What is required: From the listing below, return each line that includes "silent".

----------------------------------------

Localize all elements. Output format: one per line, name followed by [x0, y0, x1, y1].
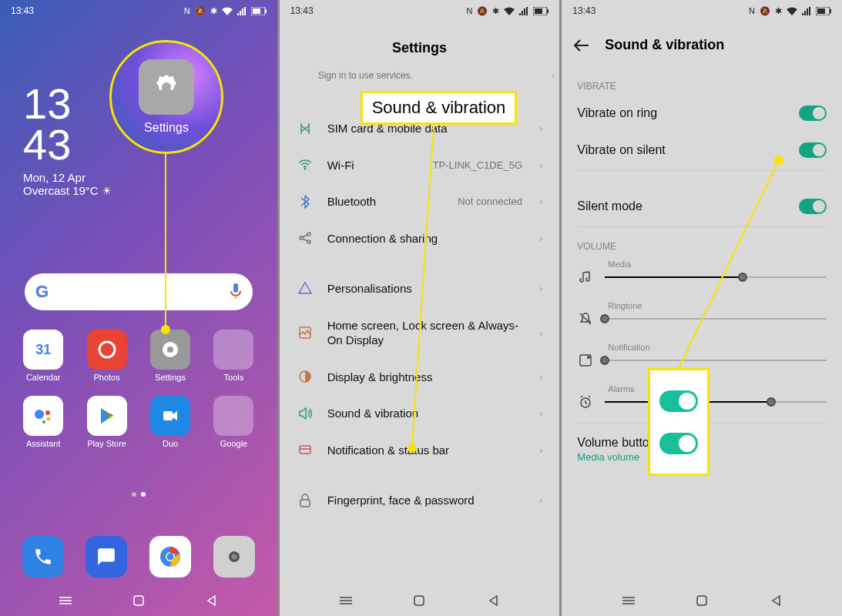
notification-row[interactable]: Notification & status bar ›	[292, 432, 548, 469]
svg-rect-45	[830, 9, 831, 13]
fingerprint-row[interactable]: Fingerprint, face & password ›	[292, 482, 548, 519]
mic-icon[interactable]	[230, 283, 242, 300]
svg-rect-25	[547, 9, 548, 13]
nav-home[interactable]	[412, 594, 426, 608]
nav-home[interactable]	[695, 594, 709, 608]
ringtone-slider-row: Ringtone	[562, 296, 842, 338]
vibrate-silent-row[interactable]: Vibrate on silent	[562, 132, 842, 169]
nav-recents[interactable]	[59, 594, 72, 608]
callout-sound-label: Sound & vibration	[361, 91, 518, 125]
nav-back[interactable]	[204, 594, 218, 608]
chevron-right-icon: ›	[552, 70, 555, 81]
phone-app[interactable]	[22, 536, 64, 578]
svg-rect-36	[300, 500, 310, 507]
nav-bar	[0, 585, 277, 616]
wifi-icon	[787, 7, 797, 15]
chevron-right-icon: ›	[539, 327, 542, 339]
svg-rect-2	[265, 9, 267, 13]
ringtone-slider[interactable]	[605, 318, 827, 320]
svg-rect-24	[535, 8, 542, 14]
lock-icon	[297, 494, 314, 507]
nfc-icon: N	[749, 6, 755, 15]
status-bar: 13:43 N 🔕 ✱	[280, 0, 560, 22]
svg-point-17	[231, 554, 236, 560]
calendar-app[interactable]: 31 Calendar	[15, 330, 71, 382]
sound-row[interactable]: Sound & vibration ›	[292, 395, 548, 432]
callout-toggle-1	[659, 390, 698, 412]
playstore-app[interactable]: Play Store	[79, 396, 134, 448]
status-icons: N 🔕 ✱	[184, 6, 267, 16]
signal-icon	[802, 7, 811, 15]
personalisations-row[interactable]: Personalisations ›	[292, 270, 548, 307]
bell-off-icon	[577, 312, 594, 326]
connection-row[interactable]: Connection & sharing ›	[292, 220, 548, 257]
vibrate-ring-toggle[interactable]	[799, 105, 827, 121]
settings-app[interactable]: Settings	[143, 330, 198, 382]
photos-app[interactable]: Photos	[79, 330, 134, 382]
svg-rect-21	[134, 596, 143, 605]
nav-recents[interactable]	[622, 594, 636, 608]
status-time: 13:43	[11, 5, 34, 16]
search-bar[interactable]: G	[25, 273, 253, 310]
svg-point-27	[300, 236, 303, 239]
speaker-icon	[297, 407, 314, 420]
signal-icon	[519, 7, 528, 15]
tools-folder[interactable]: Tools	[206, 330, 261, 382]
media-slider-row: Media	[562, 255, 842, 296]
page-indicator	[0, 492, 277, 497]
mute-icon: 🔕	[760, 6, 770, 16]
vibrate-silent-toggle[interactable]	[799, 142, 827, 158]
homescreen-row[interactable]: Home screen, Lock screen & Always-On Dis…	[292, 307, 548, 359]
assistant-app[interactable]: Assistant	[15, 396, 71, 448]
svg-rect-52	[697, 596, 706, 605]
palette-icon	[297, 282, 314, 296]
bluetooth-icon	[297, 195, 314, 209]
clock-minutes: 43	[23, 124, 112, 165]
display-row[interactable]: Display & brightness ›	[292, 359, 548, 396]
bluetooth-row[interactable]: Bluetooth Not connected ›	[292, 183, 548, 220]
camera-app[interactable]	[213, 536, 255, 578]
wifi-row[interactable]: Wi-Fi TP-LINK_C1DE_5G ›	[292, 147, 548, 184]
alarms-slider[interactable]	[605, 401, 827, 403]
svg-point-9	[45, 410, 50, 415]
google-folder[interactable]: Google	[206, 396, 261, 448]
chevron-right-icon: ›	[539, 371, 542, 383]
google-icon: G	[35, 282, 49, 302]
svg-rect-12	[163, 411, 173, 420]
chrome-app[interactable]	[149, 536, 191, 578]
notification-slider[interactable]	[605, 360, 827, 361]
share-icon	[297, 231, 314, 245]
svg-point-26	[304, 168, 306, 170]
media-slider[interactable]	[605, 276, 827, 278]
nfc-icon: N	[466, 6, 472, 15]
dock	[0, 536, 277, 578]
back-button[interactable]	[574, 39, 589, 52]
svg-line-31	[303, 239, 307, 241]
sim-icon	[297, 122, 314, 136]
bt-icon: ✱	[492, 6, 499, 16]
alarm-icon	[577, 395, 594, 409]
settings-screen: 13:43 N 🔕 ✱ Settings Sign in to use serv…	[280, 0, 560, 616]
chevron-right-icon: ›	[539, 159, 542, 171]
status-time: 13:43	[290, 5, 314, 16]
wifi-icon	[222, 7, 233, 15]
svg-point-10	[47, 417, 51, 421]
nav-bar	[280, 585, 560, 616]
sound-screen: 13:43 N 🔕 ✱ Sound & vibration VIBRATE Vi…	[562, 0, 842, 616]
clock-weather: Overcast 19°C ☀	[23, 184, 112, 198]
silent-mode-toggle[interactable]	[799, 199, 827, 214]
nav-back[interactable]	[486, 594, 500, 608]
svg-point-8	[35, 410, 44, 419]
nav-home[interactable]	[132, 594, 146, 608]
duo-app[interactable]: Duo	[143, 396, 198, 448]
clock-widget[interactable]: 13 43 Mon, 12 Apr Overcast 19°C ☀	[23, 83, 112, 198]
callout-toggle-2	[659, 433, 698, 454]
nav-back[interactable]	[769, 594, 783, 608]
vibrate-ring-row[interactable]: Vibrate on ring	[562, 95, 842, 132]
nav-bar	[562, 585, 842, 616]
app-grid: 31 Calendar Photos Settings Tools Assist…	[0, 330, 277, 448]
silent-mode-row[interactable]: Silent mode	[562, 188, 842, 225]
messages-app[interactable]	[86, 536, 127, 578]
svg-point-5	[99, 342, 115, 357]
nav-recents[interactable]	[339, 594, 353, 608]
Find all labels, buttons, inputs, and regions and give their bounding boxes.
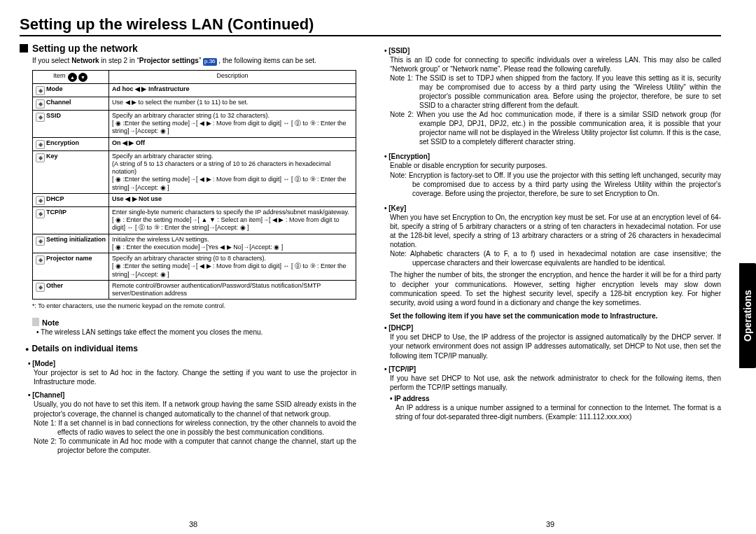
table-row: ◆DHCPUse ◀ ▶ Not use [33,193,356,206]
setting-icon: ◆ [36,237,45,246]
right-column: [SSID] This is an ID code for connecting… [384,42,721,519]
table-item-label: DHCP [46,195,64,202]
table-row: ◆KeySpecify an arbitrary character strin… [33,150,356,193]
table-item-label: Encryption [46,139,79,146]
two-column-layout: Setting up the network If you select Net… [20,42,721,519]
setting-icon: ◆ [36,196,45,205]
table-row: ◆ModeAd hoc ◀ ▶ Infrastructure [33,83,356,97]
table-desc-cell: On ◀ ▶ Off [109,137,356,150]
footnote: *: To enter characters, use the numeric … [32,302,356,311]
table-row: ◆ChannelUse ◀ ▶ to select the number (1 … [33,97,356,110]
table-desc-cell: Ad hoc ◀ ▶ Infrastructure [109,83,356,97]
tcpip-body: If you have set DHCP to Not use, ask the… [390,374,721,392]
table-item-cell: ◆Setting initialization [33,234,109,253]
section-tab: Operations [739,263,756,368]
table-item-label: TCP/IP [46,209,66,216]
encryption-body: Enable or disable encryption for securit… [390,161,721,170]
setting-icon: ◆ [36,153,45,162]
channel-heading: [Channel] [28,391,356,400]
channel-note1: Note 1: If a set channel is in bad conne… [34,419,356,437]
dhcp-body: If you set DHCP to Use, the IP address o… [390,332,721,360]
table-item-label: Channel [46,99,71,106]
table-row: ◆Setting initializationInitialize the wi… [33,234,356,253]
subhead-text: Setting up the network [32,43,138,54]
table-item-cell: ◆Mode [33,83,109,97]
setting-icon: ◆ [36,86,45,95]
ssid-note2: Note 2: When you use the Ad hoc communic… [390,110,721,146]
encryption-note: Note: Encryption is factory-set to Off. … [390,171,721,198]
table-item-cell: ◆Projector name [33,253,109,281]
table-desc-cell: Initialize the wireless LAN settings. [ … [109,234,356,253]
mode-body: Your projector is set to Ad hoc in the f… [34,368,356,386]
table-desc-cell: Specify an arbitrary character string. (… [109,150,356,193]
table-item-cell: ◆TCP/IP [33,206,109,234]
key-note: Note: Alphabetic characters (A to F, a t… [390,249,721,267]
table-desc-cell: Use ◀ ▶ Not use [109,193,356,206]
table-item-label: Setting initialization [46,236,106,243]
ssid-body: This is an ID code for connecting to spe… [390,55,721,73]
table-desc-cell: Specify an arbitrary character string (1… [109,110,356,137]
table-row: ◆SSIDSpecify an arbitrary character stri… [33,110,356,137]
table-desc-cell: Use ◀ ▶ to select the number (1 to 11) t… [109,97,356,110]
ssid-note1: Note 1: The SSID is set to TDPJ when shi… [390,73,721,110]
channel-note2: Note 2: To communicate in Ad hoc mode wi… [34,437,356,455]
down-icon: ▼ [78,73,88,82]
encryption-heading: [Encryption] [384,152,721,161]
dhcp-heading: [DHCP] [384,323,721,332]
table-item-label: SSID [46,112,61,119]
note-icon [32,318,39,326]
setting-icon: ◆ [36,283,45,292]
table-item-cell: ◆Channel [33,97,109,110]
page-sheet: Setting up the wireless LAN (Continued) … [0,0,756,534]
note-heading: Note [32,318,356,328]
table-item-label: Projector name [46,255,92,262]
table-header-desc: Description [109,70,356,83]
table-item-label: Mode [46,85,63,92]
key-paragraph: The higher the number of bits, the stron… [390,270,721,307]
ip-heading: IP address [390,394,721,403]
table-item-label: Other [46,282,63,289]
table-row: ◆OtherRemote control/Browser authenticat… [33,280,356,300]
tcpip-heading: [TCP/IP] [384,365,721,374]
table-item-cell: ◆Encryption [33,137,109,150]
setting-icon: ◆ [36,140,45,149]
ssid-heading: [SSID] [384,46,721,55]
table-item-cell: ◆Key [33,150,109,193]
table-row: ◆TCP/IPEnter single-byte numeric charact… [33,206,356,234]
table-desc-cell: Specify an arbitrary character string (0… [109,253,356,281]
table-row: ◆EncryptionOn ◀ ▶ Off [33,137,356,150]
table-desc-cell: Enter single-byte numeric characters to … [109,206,356,234]
up-icon: ▲ [68,73,77,82]
ip-body: An IP address is a unique number assigne… [396,403,721,421]
page-number-left: 38 [189,520,197,528]
setting-icon: ◆ [36,99,45,108]
intro-text: If you select Network in step 2 in “Proj… [32,56,356,66]
table-item-cell: ◆Other [33,280,109,300]
infrastructure-line: Set the following item if you have set t… [390,311,721,321]
table-row: ◆Projector nameSpecify an arbitrary char… [33,253,356,281]
table-desc-cell: Remote control/Browser authentication/Pa… [109,280,356,300]
left-column: Setting up the network If you select Net… [20,42,356,519]
setting-icon: ◆ [36,255,45,265]
key-heading: [Key] [384,204,721,213]
setting-icon: ◆ [36,209,45,218]
page-reference-icon: p.36 [203,58,217,66]
network-subhead: Setting up the network [20,42,356,55]
settings-table: Item ▲▼ Description ◆ModeAd hoc ◀ ▶ Infr… [32,70,356,300]
page-title: Setting up the wireless LAN (Continued) [20,15,721,36]
note-body: • The wireless LAN settings take effect … [36,328,356,337]
settings-table-wrap: Item ▲▼ Description ◆ModeAd hoc ◀ ▶ Infr… [32,70,356,300]
mode-heading: [Mode] [28,359,356,368]
table-item-label: Key [46,153,58,160]
page-number-right: 39 [546,520,554,528]
table-item-cell: ◆DHCP [33,193,109,206]
setting-icon: ◆ [36,113,45,122]
details-heading: Details on individual items [25,344,356,355]
key-body: When you have set Encryption to On, the … [390,213,721,250]
square-bullet-icon [20,44,28,52]
table-header-item: Item ▲▼ [33,70,109,83]
table-item-cell: ◆SSID [33,110,109,137]
channel-body: Usually, you do not have to set this ite… [34,400,356,418]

----------------------------------------

Exercise result:
vibrate-silent-row[interactable]: Vibrate on silent	[562, 132, 842, 169]
vibrate-silent-toggle[interactable]	[799, 142, 827, 158]
silent-mode-toggle[interactable]	[799, 199, 827, 214]
silent-mode-row[interactable]: Silent mode	[562, 188, 842, 225]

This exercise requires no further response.